Rolo Figueroa y su cambio de paradigma

Mr. Vacamuerta por Mr. Vacamuerta
29 de diciembre de 2024
en Editorial, Neuquén
9 minutos de lectura

A Rolando Figueroa no le tembló el pulso. La historia revelará las verdades del “affaire” Gloria Ruiz, pero está claro que el gobernador de Neuquén termina el año con caudal político y un poder de fuego que construyó desde que le arrebató el reino a la mesa chica del Movimiento Popular Neuquino, tras casi seis décadas de mandato ininterrumpido. 

Como un alquimista, Rolo amalgamó y alineó en una misma tropa a “soldados” con diferentes raigambres políticos, muchos de ellos caídos del tanque que supo ser el MPN. Varios con sed de venganza contra los generales de siempre en el partido fundado por los Sapag. Hábil, pragmático, en el inicio de su gestión fue ladrillo fundamental en la avanzada de gobernadores patagónicos, en un bloque que de entrada luchó contra el ajuste y las medidas de Javier Milei, pero que con el tiempo se diluyó y en general terminó jugando siempre para las aspiraciones presidenciales. Eso sí, Rolo siguió en su plan personal, ajeno en gran medida al poder central, y con buenas migas con un Alberto Weretilneck que se subió al tren de Vaca Muerta y ahora está embarcado en la reconfiguración del sistema productivos de Río Negro.

El mandatario neuquino, a diferencia del Brujo rionegrino, no necesitó acordar demasiado con las Fuerzas del Cielo porque gobierna la provincia con rienda corta y porque posee Vaca Muerta, una enorme roca que no para de dar dividendos, generar divisas y ofrecer sueños de bonanza. Tanto es así, que sus ministros repiten con pecho erguido que “Neuquén sólo depende un 18%, en términos económicos, de la coparticipación nacional”, lo que le ofrece una autonomía que suena a casi exclusiva en el concierto argento. 

Hay cosas que sí aprendió del sapagismo el actual gobernador, sobre todo en lo que se refiere a energía. Rolo no dio el brazo a torcer en la pelea con Nación por la reformulación de las concesiones del complejo hidroeléctrico regional, le ladró en el intento de hacer desaparecer la Autoridad Interjurisdiccional de Cuencas (AIC) y recién se plegó al RIGI (en una versión de corte local) cuando supo de buena fuente que Milei firmaría el decreto con el que reglamentó la nueva ley de hidrocarburos (incorporada en la Ley Bases). 

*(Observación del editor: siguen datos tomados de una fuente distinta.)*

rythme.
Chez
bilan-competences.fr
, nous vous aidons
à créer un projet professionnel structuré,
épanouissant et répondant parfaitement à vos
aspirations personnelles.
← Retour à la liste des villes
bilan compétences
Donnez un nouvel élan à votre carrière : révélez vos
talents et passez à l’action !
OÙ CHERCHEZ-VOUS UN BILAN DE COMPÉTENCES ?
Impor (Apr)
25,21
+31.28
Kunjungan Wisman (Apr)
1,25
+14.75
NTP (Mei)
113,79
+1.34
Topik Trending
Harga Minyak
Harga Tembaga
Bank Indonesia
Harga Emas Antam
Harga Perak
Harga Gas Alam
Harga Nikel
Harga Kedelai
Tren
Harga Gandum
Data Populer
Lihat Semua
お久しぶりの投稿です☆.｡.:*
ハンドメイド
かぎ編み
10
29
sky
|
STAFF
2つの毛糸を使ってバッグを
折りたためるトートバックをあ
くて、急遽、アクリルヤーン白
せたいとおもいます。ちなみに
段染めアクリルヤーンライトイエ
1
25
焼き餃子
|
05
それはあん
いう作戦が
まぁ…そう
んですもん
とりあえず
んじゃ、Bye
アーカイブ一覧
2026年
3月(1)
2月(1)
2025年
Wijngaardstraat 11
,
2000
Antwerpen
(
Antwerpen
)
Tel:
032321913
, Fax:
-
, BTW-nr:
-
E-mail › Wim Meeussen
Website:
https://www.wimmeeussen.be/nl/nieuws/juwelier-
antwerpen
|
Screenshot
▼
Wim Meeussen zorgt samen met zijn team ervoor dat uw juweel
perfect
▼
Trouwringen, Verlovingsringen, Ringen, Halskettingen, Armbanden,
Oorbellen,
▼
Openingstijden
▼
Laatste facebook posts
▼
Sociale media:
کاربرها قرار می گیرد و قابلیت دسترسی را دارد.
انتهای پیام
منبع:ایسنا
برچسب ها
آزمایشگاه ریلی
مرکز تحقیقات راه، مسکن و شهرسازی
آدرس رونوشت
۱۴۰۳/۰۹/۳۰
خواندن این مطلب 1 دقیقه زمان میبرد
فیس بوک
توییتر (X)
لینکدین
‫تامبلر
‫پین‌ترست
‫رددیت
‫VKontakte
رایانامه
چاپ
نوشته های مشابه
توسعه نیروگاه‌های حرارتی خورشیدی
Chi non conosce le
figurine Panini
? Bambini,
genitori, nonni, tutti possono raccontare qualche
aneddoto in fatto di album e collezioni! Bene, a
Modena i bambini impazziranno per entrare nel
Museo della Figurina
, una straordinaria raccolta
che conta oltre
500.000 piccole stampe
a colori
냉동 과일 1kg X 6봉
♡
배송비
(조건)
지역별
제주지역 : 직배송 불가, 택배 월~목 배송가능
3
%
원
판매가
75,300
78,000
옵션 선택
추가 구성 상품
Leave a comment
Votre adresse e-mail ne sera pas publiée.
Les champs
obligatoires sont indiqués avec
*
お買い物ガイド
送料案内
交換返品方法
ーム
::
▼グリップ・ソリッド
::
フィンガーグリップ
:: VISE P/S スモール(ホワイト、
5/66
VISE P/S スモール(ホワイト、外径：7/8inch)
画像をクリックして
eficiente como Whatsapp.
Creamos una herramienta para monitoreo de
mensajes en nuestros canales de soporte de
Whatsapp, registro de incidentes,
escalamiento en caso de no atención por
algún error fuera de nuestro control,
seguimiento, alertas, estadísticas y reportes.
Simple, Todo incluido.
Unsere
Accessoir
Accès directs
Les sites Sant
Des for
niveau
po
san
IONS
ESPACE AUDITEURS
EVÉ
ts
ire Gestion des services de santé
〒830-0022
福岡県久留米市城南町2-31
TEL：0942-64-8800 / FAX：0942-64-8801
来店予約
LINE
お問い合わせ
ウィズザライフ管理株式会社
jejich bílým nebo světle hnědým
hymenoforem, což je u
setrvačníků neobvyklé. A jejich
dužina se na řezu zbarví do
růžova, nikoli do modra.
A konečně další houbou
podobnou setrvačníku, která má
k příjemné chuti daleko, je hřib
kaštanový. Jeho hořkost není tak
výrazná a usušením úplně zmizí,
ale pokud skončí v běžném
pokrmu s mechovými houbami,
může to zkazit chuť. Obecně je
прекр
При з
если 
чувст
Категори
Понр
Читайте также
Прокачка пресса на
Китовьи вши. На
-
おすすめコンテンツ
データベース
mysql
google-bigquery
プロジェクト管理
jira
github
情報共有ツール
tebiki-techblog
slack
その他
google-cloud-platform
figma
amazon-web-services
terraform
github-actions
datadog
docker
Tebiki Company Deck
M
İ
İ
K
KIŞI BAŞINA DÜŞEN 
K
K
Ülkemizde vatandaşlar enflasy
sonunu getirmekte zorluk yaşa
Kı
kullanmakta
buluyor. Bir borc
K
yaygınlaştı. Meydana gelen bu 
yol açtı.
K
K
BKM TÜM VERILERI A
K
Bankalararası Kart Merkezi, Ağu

Diplomático, avezado en las artes de la seducción, apostó por la Región Grande de Sudamérica y comenzó a tender puentes con Chile y Brasil, en un inicio, pero también con Uruguay y Paraguay, sabiendo que las exportaciones de hidrocarburos serán una herramienta vital para la macroeconomía nacional. Lo hizo jugando en solitario, consciente que las relaciones diplomáticas no son el fuerte de Milei y los suyos, pero sabiéndose en tándem con aquellos que sí conocen la industria, como Horacio Marín (presidente de YPF) y sobre todo Daniel González, mano derecha del ministro Toto Caputo. 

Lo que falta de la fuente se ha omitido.